**What to produce**
Each line of the data must be set down again without a single difference.

++++++++

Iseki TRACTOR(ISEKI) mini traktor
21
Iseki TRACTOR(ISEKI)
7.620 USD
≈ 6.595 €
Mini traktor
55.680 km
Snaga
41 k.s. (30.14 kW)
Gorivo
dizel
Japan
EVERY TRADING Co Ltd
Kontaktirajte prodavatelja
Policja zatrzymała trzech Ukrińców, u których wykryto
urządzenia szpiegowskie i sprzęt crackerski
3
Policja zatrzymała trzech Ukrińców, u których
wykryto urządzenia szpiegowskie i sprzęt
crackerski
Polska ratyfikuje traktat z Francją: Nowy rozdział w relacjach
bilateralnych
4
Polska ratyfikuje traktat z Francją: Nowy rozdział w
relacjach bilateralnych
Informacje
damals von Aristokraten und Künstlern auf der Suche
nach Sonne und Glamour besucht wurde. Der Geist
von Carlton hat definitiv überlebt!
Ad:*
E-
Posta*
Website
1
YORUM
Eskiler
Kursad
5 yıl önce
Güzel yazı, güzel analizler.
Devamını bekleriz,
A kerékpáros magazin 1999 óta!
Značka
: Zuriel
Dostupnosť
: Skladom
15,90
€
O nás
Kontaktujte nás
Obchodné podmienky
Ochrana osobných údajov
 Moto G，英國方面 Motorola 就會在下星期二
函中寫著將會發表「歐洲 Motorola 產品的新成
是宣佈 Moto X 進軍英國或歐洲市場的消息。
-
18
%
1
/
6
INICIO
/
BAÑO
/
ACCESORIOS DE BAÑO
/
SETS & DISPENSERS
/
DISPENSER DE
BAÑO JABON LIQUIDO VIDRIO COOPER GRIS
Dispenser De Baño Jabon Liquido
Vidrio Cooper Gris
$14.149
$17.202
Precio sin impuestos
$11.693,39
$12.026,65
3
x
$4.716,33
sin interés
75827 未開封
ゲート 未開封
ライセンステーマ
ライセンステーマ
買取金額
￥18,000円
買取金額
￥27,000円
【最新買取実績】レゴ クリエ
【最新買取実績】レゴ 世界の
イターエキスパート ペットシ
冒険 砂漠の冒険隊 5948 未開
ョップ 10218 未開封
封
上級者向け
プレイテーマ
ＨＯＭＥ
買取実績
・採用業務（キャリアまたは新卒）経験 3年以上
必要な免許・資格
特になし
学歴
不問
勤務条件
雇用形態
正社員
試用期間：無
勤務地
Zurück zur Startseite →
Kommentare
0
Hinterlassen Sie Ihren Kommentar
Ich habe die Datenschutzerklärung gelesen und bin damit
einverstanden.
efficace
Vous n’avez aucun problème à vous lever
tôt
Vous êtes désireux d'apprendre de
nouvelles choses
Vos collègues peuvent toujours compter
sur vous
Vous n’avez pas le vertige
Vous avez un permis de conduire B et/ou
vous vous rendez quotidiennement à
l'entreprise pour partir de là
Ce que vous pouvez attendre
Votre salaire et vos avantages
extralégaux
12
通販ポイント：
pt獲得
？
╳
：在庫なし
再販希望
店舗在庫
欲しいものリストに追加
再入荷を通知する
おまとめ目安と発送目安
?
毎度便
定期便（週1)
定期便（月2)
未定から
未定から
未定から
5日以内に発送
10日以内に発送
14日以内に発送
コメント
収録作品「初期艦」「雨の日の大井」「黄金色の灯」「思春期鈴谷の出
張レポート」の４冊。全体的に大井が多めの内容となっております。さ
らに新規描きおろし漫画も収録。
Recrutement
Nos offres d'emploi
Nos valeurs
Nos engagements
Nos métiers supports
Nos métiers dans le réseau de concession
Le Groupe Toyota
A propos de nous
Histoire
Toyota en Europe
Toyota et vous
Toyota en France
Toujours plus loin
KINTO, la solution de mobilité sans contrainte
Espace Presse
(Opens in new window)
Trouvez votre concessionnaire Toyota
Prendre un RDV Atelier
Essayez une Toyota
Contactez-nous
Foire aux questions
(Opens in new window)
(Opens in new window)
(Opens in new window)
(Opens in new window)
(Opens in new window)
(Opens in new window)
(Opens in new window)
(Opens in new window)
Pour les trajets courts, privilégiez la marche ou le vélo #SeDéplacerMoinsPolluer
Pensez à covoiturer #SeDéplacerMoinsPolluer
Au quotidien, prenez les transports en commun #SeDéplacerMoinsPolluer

++++++++

**Exercise solution**
Iseki TRACTOR(ISEKI) mini traktor
21
Iseki TRACTOR(ISEKI)
7.620 USD
≈ 6.595 €
Mini traktor
55.680 km
Snaga
41 k.s. (30.14 kW)
Gorivo
dizel
Japan
EVERY TRADING Co Ltd
Kontaktirajte prodavatelja
Policja zatrzymała trzech Ukrińców, u których wykryto
urządzenia szpiegowskie i sprzęt crackerski
3
Policja zatrzymała trzech Ukrińców, u których
wykryto urządzenia szpiegowskie i sprzęt
crackerski
Polska ratyfikuje traktat z Francją: Nowy rozdział w relacjach
bilateralnych
4
Polska ratyfikuje traktat z Francją: Nowy rozdział w
relacjach bilateralnych
Informacje
damals von Aristokraten und Künstlern auf der Suche
nach Sonne und Glamour besucht wurde. Der Geist
von Carlton hat definitiv überlebt!
Ad:*
E-
Posta*
Website
1
YORUM
Eskiler
Kursad
5 yıl önce
Güzel yazı, güzel analizler.
Devamını bekleriz,
A kerékpáros magazin 1999 óta!
Značka
: Zuriel
Dostupnosť
: Skladom
15,90
€
O nás
Kontaktujte nás
Obchodné podmienky
Ochrana osobných údajov
 Moto G，英國方面 Motorola 就會在下星期二
函中寫著將會發表「歐洲 Motorola 產品的新成
是宣佈 Moto X 進軍英國或歐洲市場的消息。
-
18
%
1
/
6
INICIO
/
BAÑO
/
ACCESORIOS DE BAÑO
/
SETS & DISPENSERS
/
DISPENSER DE
BAÑO JABON LIQUIDO VIDRIO COOPER GRIS
Dispenser De Baño Jabon Liquido
Vidrio Cooper Gris
$14.149
$17.202
Precio sin impuestos
$11.693,39
$12.026,65
3
x
$4.716,33
sin interés
75827 未開封
ゲート 未開封
ライセンステーマ
ライセンステーマ
買取金額
￥18,000円
買取金額
￥27,000円
【最新買取実績】レゴ クリエ
【最新買取実績】レゴ 世界の
イターエキスパート ペットシ
冒険 砂漠の冒険隊 5948 未開
ョップ 10218 未開封
封
上級者向け
プレイテーマ
ＨＯＭＥ
買取実績
・採用業務（キャリアまたは新卒）経験 3年以上
必要な免許・資格
特になし
学歴
不問
勤務条件
雇用形態
正社員
試用期間：無
勤務地
Zurück zur Startseite →
Kommentare
0
Hinterlassen Sie Ihren Kommentar
Ich habe die Datenschutzerklärung gelesen und bin damit
einverstanden.
efficace
Vous n’avez aucun problème à vous lever
tôt
Vous êtes désireux d'apprendre de
nouvelles choses
Vos collègues peuvent toujours compter
sur vous
Vous n’avez pas le vertige
Vous avez un permis de conduire B et/ou
vous vous rendez quotidiennement à
l'entreprise pour partir de là
Ce que vous pouvez attendre
Votre salaire et vos avantages
extralégaux
12
通販ポイント：
pt獲得
？
╳
：在庫なし
再販希望
店舗在庫
欲しいものリストに追加
再入荷を通知する
おまとめ目安と発送目安
?
毎度便
定期便（週1)
定期便（月2)
未定から
未定から
未定から
5日以内に発送
10日以内に発送
14日以内に発送
コメント
収録作品「初期艦」「雨の日の大井」「黄金色の灯」「思春期鈴谷の出
張レポート」の４冊。全体的に大井が多めの内容となっております。さ
らに新規描きおろし漫画も収録。
Recrutement
Nos offres d'emploi
Nos valeurs
Nos engagements
Nos métiers supports
Nos métiers dans le réseau de concession
Le Groupe Toyota
A propos de nous
Histoire
Toyota en Europe
Toyota et vous
Toyota en France
Toujours plus loin
KINTO, la solution de mobilité sans contrainte
Espace Presse
(Opens in new window)
Trouvez votre concessionnaire Toyota
Prendre un RDV Atelier
Essayez une Toyota
Contactez-nous
Foire aux questions
(Opens in new window)
(Opens in new window)
(Opens in new window)
(Opens in new window)
(Opens in new window)
(Opens in new window)
(Opens in new window)
(Opens in new window)
Pour les trajets courts, privilégiez la marche ou le vélo #SeDéplacerMoinsPolluer
Pensez à covoiturer #SeDéplacerMoinsPolluer
Au quotidien, prenez les transports en commun #SeDéplacerMoinsPolluer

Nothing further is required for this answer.